[Given data]
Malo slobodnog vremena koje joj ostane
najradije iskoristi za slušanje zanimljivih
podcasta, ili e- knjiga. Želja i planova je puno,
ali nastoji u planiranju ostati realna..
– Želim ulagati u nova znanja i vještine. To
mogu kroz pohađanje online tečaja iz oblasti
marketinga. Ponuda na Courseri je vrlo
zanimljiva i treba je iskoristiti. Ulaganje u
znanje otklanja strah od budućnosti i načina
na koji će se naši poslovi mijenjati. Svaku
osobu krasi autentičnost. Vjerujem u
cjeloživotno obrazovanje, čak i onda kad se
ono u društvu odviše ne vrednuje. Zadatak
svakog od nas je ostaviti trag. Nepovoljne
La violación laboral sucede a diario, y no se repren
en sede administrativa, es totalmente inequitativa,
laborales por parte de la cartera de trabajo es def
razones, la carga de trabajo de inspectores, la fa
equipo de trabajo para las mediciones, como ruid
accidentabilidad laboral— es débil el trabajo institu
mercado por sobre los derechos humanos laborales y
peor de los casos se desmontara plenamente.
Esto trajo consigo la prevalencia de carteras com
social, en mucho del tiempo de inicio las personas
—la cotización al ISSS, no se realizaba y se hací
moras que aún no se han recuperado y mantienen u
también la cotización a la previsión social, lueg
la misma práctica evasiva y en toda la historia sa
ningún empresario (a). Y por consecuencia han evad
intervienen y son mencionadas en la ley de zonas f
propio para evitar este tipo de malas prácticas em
[/Given data]
[Given data]
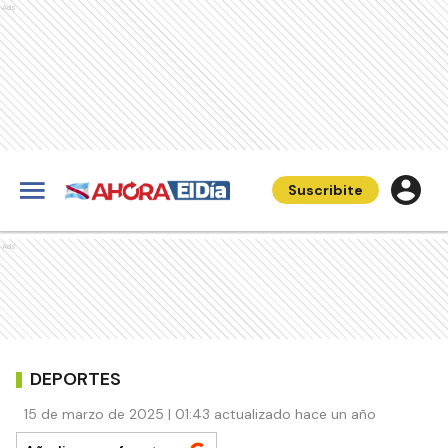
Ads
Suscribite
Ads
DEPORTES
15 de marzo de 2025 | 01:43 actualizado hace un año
[/Given data]
[Given data]
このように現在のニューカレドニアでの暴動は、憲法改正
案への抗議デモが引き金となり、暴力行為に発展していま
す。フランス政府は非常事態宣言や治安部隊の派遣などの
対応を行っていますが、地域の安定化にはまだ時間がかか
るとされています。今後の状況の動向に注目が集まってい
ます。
[/Given data]
Problem statement
Reply with one number only: the count of lines in the entries that contain "laborales".

Solution below
2